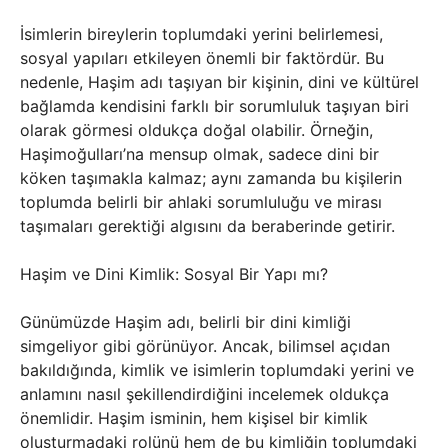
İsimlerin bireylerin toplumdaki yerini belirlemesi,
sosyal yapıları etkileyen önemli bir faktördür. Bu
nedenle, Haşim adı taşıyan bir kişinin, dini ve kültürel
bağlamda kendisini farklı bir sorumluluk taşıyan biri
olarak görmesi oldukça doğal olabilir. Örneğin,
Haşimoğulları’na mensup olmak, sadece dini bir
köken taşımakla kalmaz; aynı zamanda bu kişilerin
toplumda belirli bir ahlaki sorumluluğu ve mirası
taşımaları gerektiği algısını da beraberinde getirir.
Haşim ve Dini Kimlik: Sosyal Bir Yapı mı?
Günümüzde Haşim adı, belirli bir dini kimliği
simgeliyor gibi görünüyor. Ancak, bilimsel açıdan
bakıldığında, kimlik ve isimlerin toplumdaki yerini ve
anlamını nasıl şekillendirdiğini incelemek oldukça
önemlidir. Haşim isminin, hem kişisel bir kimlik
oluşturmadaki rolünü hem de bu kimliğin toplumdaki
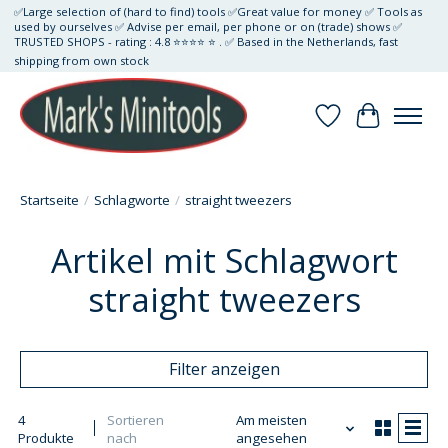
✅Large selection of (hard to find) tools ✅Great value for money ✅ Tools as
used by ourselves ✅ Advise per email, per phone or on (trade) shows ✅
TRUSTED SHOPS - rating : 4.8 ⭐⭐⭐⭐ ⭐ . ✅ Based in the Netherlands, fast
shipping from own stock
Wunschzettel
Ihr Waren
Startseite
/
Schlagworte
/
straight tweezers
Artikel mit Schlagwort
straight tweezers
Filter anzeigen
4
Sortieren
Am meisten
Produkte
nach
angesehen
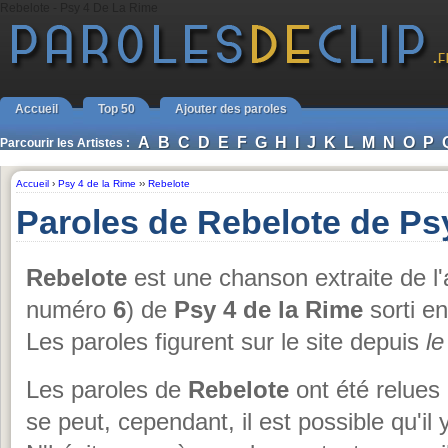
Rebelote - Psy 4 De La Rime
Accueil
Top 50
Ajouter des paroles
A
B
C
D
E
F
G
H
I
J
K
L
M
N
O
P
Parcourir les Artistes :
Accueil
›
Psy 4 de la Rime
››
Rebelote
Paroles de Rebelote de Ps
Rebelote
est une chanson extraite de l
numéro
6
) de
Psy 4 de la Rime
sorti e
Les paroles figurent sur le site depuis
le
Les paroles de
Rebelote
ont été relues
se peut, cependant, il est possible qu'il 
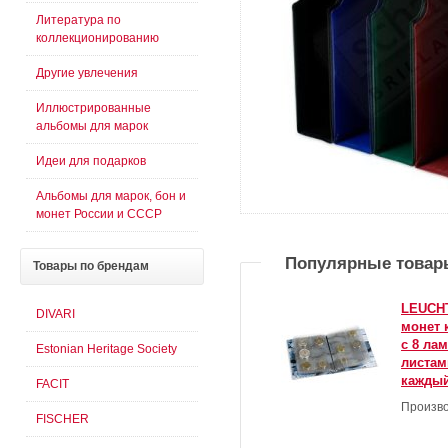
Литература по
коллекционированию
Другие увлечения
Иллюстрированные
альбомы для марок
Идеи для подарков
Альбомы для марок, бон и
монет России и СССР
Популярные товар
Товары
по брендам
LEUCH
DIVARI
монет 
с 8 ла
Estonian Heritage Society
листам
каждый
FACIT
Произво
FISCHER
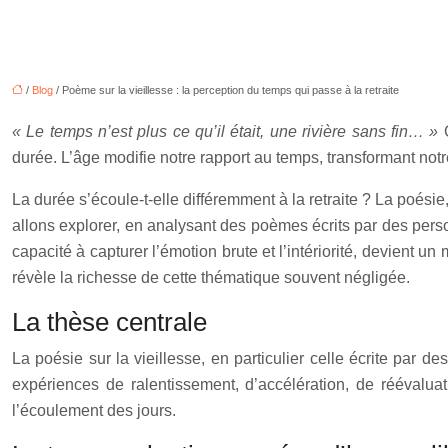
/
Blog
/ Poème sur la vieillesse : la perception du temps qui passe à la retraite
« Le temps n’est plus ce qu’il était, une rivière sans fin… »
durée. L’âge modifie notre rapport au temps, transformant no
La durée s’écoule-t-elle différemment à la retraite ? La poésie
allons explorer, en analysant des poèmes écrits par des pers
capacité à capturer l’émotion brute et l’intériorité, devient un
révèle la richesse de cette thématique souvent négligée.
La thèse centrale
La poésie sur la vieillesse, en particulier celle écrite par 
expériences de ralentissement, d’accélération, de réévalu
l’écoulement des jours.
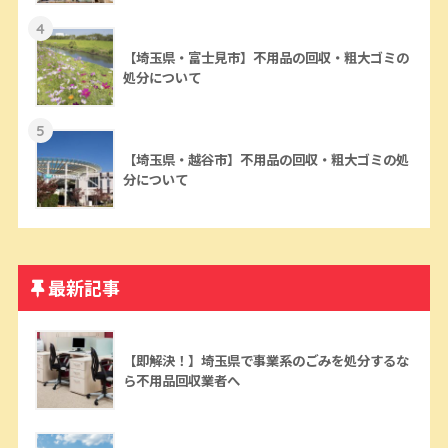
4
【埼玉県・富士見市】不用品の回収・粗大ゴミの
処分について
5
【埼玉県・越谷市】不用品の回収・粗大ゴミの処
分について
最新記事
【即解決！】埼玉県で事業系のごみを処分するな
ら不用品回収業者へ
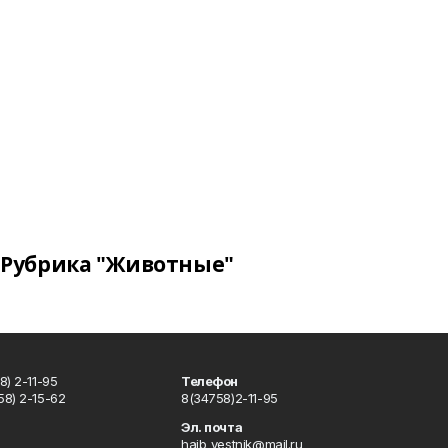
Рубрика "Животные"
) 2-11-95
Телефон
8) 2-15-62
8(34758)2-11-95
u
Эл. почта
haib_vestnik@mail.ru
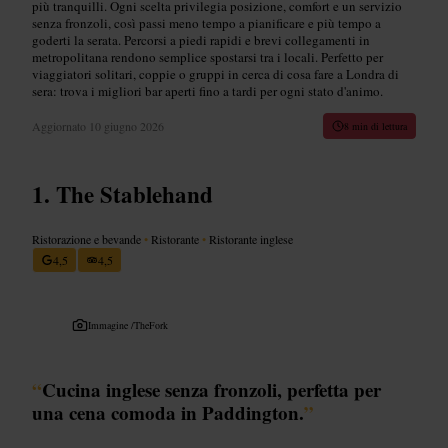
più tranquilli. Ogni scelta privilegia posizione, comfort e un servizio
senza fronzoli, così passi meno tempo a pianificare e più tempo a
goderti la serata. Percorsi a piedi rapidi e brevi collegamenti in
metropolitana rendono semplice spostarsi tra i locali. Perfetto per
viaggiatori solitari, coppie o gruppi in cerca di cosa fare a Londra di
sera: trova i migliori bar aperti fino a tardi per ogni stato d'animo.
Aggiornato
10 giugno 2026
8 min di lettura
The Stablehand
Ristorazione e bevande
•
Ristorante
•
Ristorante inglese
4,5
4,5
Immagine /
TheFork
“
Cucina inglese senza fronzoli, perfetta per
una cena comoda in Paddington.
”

# PROBLEM
Each record must be set down again without alteration, and no picture may be carried over.

# WRITTEN ANSWER
İsimlerin bireylerin toplumdaki yerini belirlemesi,
sosyal yapıları etkileyen önemli bir faktördür. Bu
nedenle, Haşim adı taşıyan bir kişinin, dini ve kültürel
bağlamda kendisini farklı bir sorumluluk taşıyan biri
olarak görmesi oldukça doğal olabilir. Örneğin,
Haşimoğulları’na mensup olmak, sadece dini bir
köken taşımakla kalmaz; aynı zamanda bu kişilerin
toplumda belirli bir ahlaki sorumluluğu ve mirası
taşımaları gerektiği algısını da beraberinde getirir.
Haşim ve Dini Kimlik: Sosyal Bir Yapı mı?
Günümüzde Haşim adı, belirli bir dini kimliği
simgeliyor gibi görünüyor. Ancak, bilimsel açıdan
bakıldığında, kimlik ve isimlerin toplumdaki yerini ve
anlamını nasıl şekillendirdiğini incelemek oldukça
önemlidir. Haşim isminin, hem kişisel bir kimlik
oluşturmadaki rolünü hem de bu kimliğin toplumdaki
✅Large selection of (hard to find) tools ✅Great value for money ✅ Tools as
used by ourselves ✅ Advise per email, per phone or on (trade) shows ✅
TRUSTED SHOPS - rating : 4.8 ⭐⭐⭐⭐ ⭐ . ✅ Based in the Netherlands, fast
shipping from own stock
Wunschzettel
Ihr Waren
Startseite
/
Schlagworte
/
straight tweezers
Artikel mit Schlagwort
straight tweezers
Filter anzeigen
4
Sortieren
Am meisten
Produkte
nach
angesehen
Rebelote - Psy 4 De La Rime
Accueil
Top 50
Ajouter des paroles
A
B
C
D
E
F
G
H
I
J
K
L
M
N
O
P
Parcourir les Artistes :
Accueil
›
Psy 4 de la Rime
››
Rebelote
Paroles de Rebelote de Ps
Rebelote
est une chanson extraite de l
numéro
6
) de
Psy 4 de la Rime
sorti e
Les paroles figurent sur le site depuis
le
Les paroles de
Rebelote
ont été relues
se peut, cependant, il est possible qu'il 
Литература по
коллекционированию
Другие увлечения
Иллюстрированные
альбомы для марок
Идеи для подарков
Альбомы для марок, бон и
монет России и СССР
Популярные товар
Товары
по брендам
LEUCH
DIVARI
монет 
с 8 ла
Estonian Heritage Society
листам
каждый
FACIT
Произво
FISCHER
/
Blog
/ Poème sur la vieillesse : la perception du temps qui passe à la retraite
« Le temps n’est plus ce qu’il était, une rivière sans fin… »
durée. L’âge modifie notre rapport au temps, transformant no
La durée s’écoule-t-elle différemment à la retraite ? La poésie
allons explorer, en analysant des poèmes écrits par des pers
capacité à capturer l’émotion brute et l’intériorité, devient un
révèle la richesse de cette thématique souvent négligée.
La thèse centrale
La poésie sur la vieillesse, en particulier celle écrite par 
expériences de ralentissement, d’accélération, de réévalu
l’écoulement des jours.
4
【埼玉県・富士見市】不用品の回収・粗大ゴミの
処分について
5
【埼玉県・越谷市】不用品の回収・粗大ゴミの処
分について
最新記事
【即解決！】埼玉県で事業系のごみを処分するな
ら不用品回収業者へ
Рубрика "Животные"
) 2-11-95
Телефон
8) 2-15-62
8(34758)2-11-95
u
Эл. почта
haib_vestnik@mail.ru
più tranquilli. Ogni scelta privilegia posizione, comfort e un servizio
senza fronzoli, così passi meno tempo a pianificare e più tempo a
goderti la serata. Percorsi a piedi rapidi e brevi collegamenti in
metropolitana rendono semplice spostarsi tra i locali. Perfetto per
viaggiatori solitari, coppie o gruppi in cerca di cosa fare a Londra di
sera: trova i migliori bar aperti fino a tardi per ogni stato d'animo.
Aggiornato
10 giugno 2026
8 min di lettura
The Stablehand
Ristorazione e bevande
•
Ristorante
•
Ristorante inglese
4,5
4,5
Immagine /
TheFork
“
Cucina inglese senza fronzoli, perfetta per
una cena comoda in Paddington.
”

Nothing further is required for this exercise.